William Joseph McLain Jr., 29, whose attempted identity switch was discovered, remained behind bars Tuesday in lieu of an extra $7,500 cash bail on new charges of aggravated forgery and theft by unauthorized taking or transfer.

McLain debuted his Houdini act in April 2010, when he fled Kennebec County Superior Court during trial on a charge of operating after revocation.

In that instance, McLain told his attorney he was going outside to smoke — and never returned. Justice Nancy Mills ultimately released jurors, who had waited four hours to hear the evidence, and a warrant was issued for McLain’s arrest.

McLain was arrested last week and appeared by video Friday in district court.

Judge Susan Sparaco set bail at $5,000 on the charge of failure to appear and denied bail on the underlying charge of operating after revocation.

Also taking part in the video hearing was Frederick Horne, 43, of Augusta, who was arrested early Friday morning and charged with disorderly conduct. Horne was to be released for time served.

After the hearing, both men were sent to intake at the jail and were waiting to go to their respective destinations, said Capt. Dan Davies of the Kennebec County Sheriff’s Department.

“Horne was getting released,” Davies said. “McLain had been sitting in the arraignment with him. He understood Horne was leaving.”

Horne left the intake area to take a shower before departing, Davies said.

Corrections Officer Michael Bedard, who was familiar with neither Horne nor McLain, called Horne’s name to begin processing him for departure.

“When Bedard called, (McLain) answered him, saying, ‘Yes,'” Kennebec County Sheriff’s Deputy Eric Bronson wrote in an affidavit filed in Superior Court. “Bedard asked William, ‘Are you Horne?’ and William replied, ‘Yes.'”

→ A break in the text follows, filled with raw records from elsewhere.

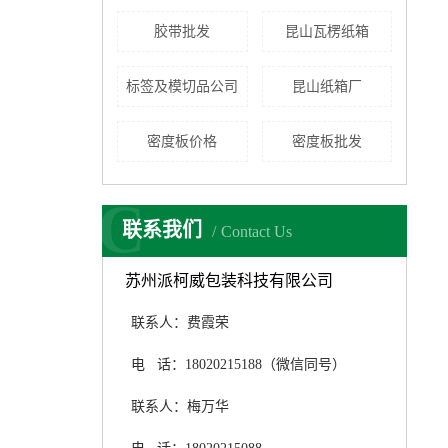
胶带批发
昆山瓦楞纸箱
标签及模切品公司
昆山纸箱厂
密度板价格
密度板批发
C
联系我们
Contact Us
苏州派柯威包装科技有限公司
联系人：费霞荣
电 话：18020215188（微信同号）
联系人：梅万华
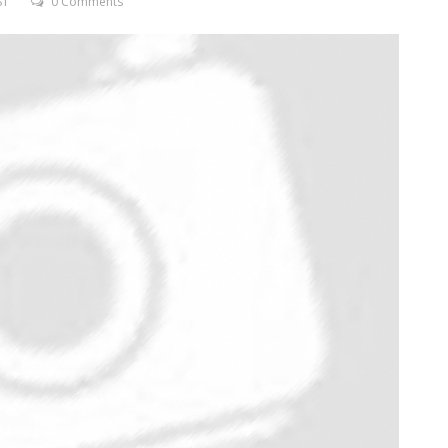
ST
0 Comments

McLain went up to the booking desk, forged Horne’s signature and took Horne’s property and release papers, Bronson said. McLain then went into the bathroom to change into Horne’s clothes.

Corrections officers then took McLain’s photo to place it into the jail’s system under Horne’s name.

Corrections Officer Christopher Spenard came into the area recognized McLain from the video arraignment. Spenard remembered McLain been denied bail, Bronson said.

“Spenard yelled, ‘That is not Horne!’ and William (McLain) still did not respond” Bronson said. “Spenard then yelled, ‘That is McLain!'”

McLain acknowledged his true identity when confronted by corrections officers.

McLain changed back into jail clothing.

Horne’s clothes and other items were returned to their rightful owner, and he was released.

Davies said identity checks built into the process would have exposed McLain’s attempt even if Spenard had not recognized him.

“Obviously, he did not get outside the facility,” Davies said. “He would never have made it out of the facility.”